The revised Stage 3 tax cuts took effect on 1 July 2024, and every Australian taxpayer earning above the tax-free threshold got a cut. Two further cuts are now legislated for 2026-27 and 2027-28. Here is what actually changed and what it means for your pay.
What changed on 1 July 2024
The 2024-25 year reshaped the resident tax brackets:
- The 19% rate dropped to 16% (income from $18,201 to $45,000).
- The 32.5% rate dropped to 30% (income from $45,001 to $135,000).
- The 37% bracket threshold rose from $120,000 to $135,000.
- The 45% bracket threshold rose from $180,000 to $190,000.
Because the system is progressive, a cut to a lower bracket flows through to everyone above it too. You can see the year-by-year rates side by side on the Income Tax Cuts page.
What you save
The saving compared with the old (pre-July 2024) rates grows with income until it plateaus:
- Around $40,000: roughly $650 a year.
- Around $73,000: roughly $1,500 a year.
- Around $100,000 and above: roughly $2,179 a year.
You can check the exact figure for your salary with the Salary Tax Calculator, and compare a salary across years on the historical pages — for example $80,000 after tax in 2023-24 versus $80,000 after tax today.
What happens next: more cuts in 2026-27 and 2027-28
The 2025 Federal Budget added two more cuts to the lowest rate:
- From 1 July 2026 (2026-27), the 16% rate falls to 15%.
- From 1 July 2027 (2027-28), it falls again to 14%.
These apply to the $18,201–$45,000 band, so they are worth up to a few hundred dollars a year and reach every taxpayer above the tax-free threshold.

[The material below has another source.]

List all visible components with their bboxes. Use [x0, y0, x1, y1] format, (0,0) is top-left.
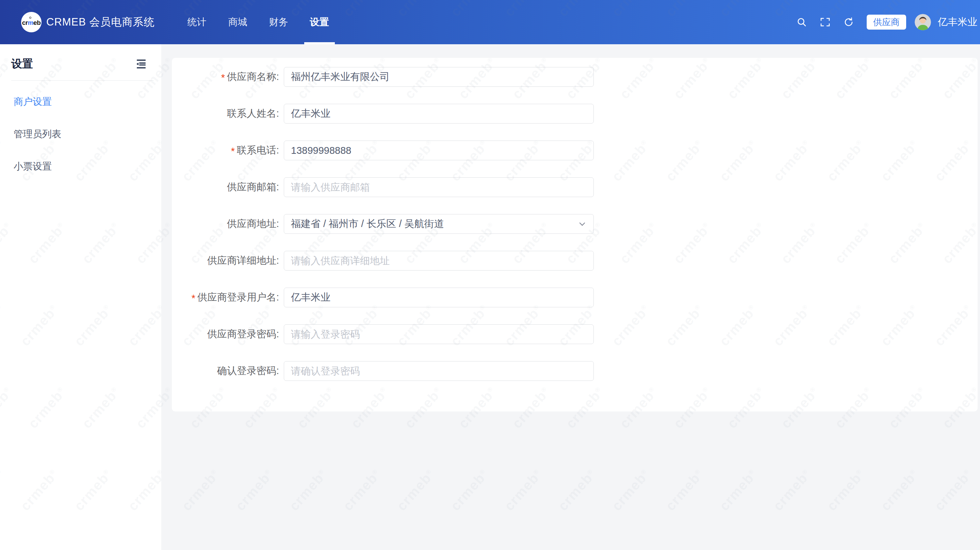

The tax cuts page shows each year's rates and what the change is worth.
Does any of this change my super?
No. Income tax cuts do not touch superannuation. Your employer still pays the super guarantee (12%) on top of your salary, regardless of the income tax rates. If you want to use a cut to get ahead, directing a little extra into super or an offset account can be more valuable than spending it — see the Salary Sacrifice Super Calculator.
A worked example
Take someone on $100,000, comparing the old pre-July-2024 rates with the Stage 3 rates:
- Old rates: income tax of about $22,967.
- Stage 3 rates: income tax of about $20,788.
- Saving: about $2,179 a year, or roughly $42 a week.
You can reproduce this for any salary by switching the year in the Salary Tax Calculator, or compare a salary across years on the historical after-tax pages.
Who benefits most
Because the cut reaches the lower brackets, the dollar saving rises with income until it plateaus once you earn above about $100,000 — everyone above that point gets the same roughly $2,179. As a share of income, lower and middle earners get the bigger proportional boost.
Why the cuts matter: bracket creep
Tax brackets do not automatically move with inflation. As wages rise, more of your income is taxed in higher brackets even when your spending power has not really improved — this is "bracket creep" or fiscal drag. Periodic cuts like Stage 3, and the further reductions in 2026-27 and 2027-28, hand some of that back. It is also why it pays to keep an eye on salary sacrifice and other ways to manage your taxable income — see the Salary Sacrifice Super Calculator.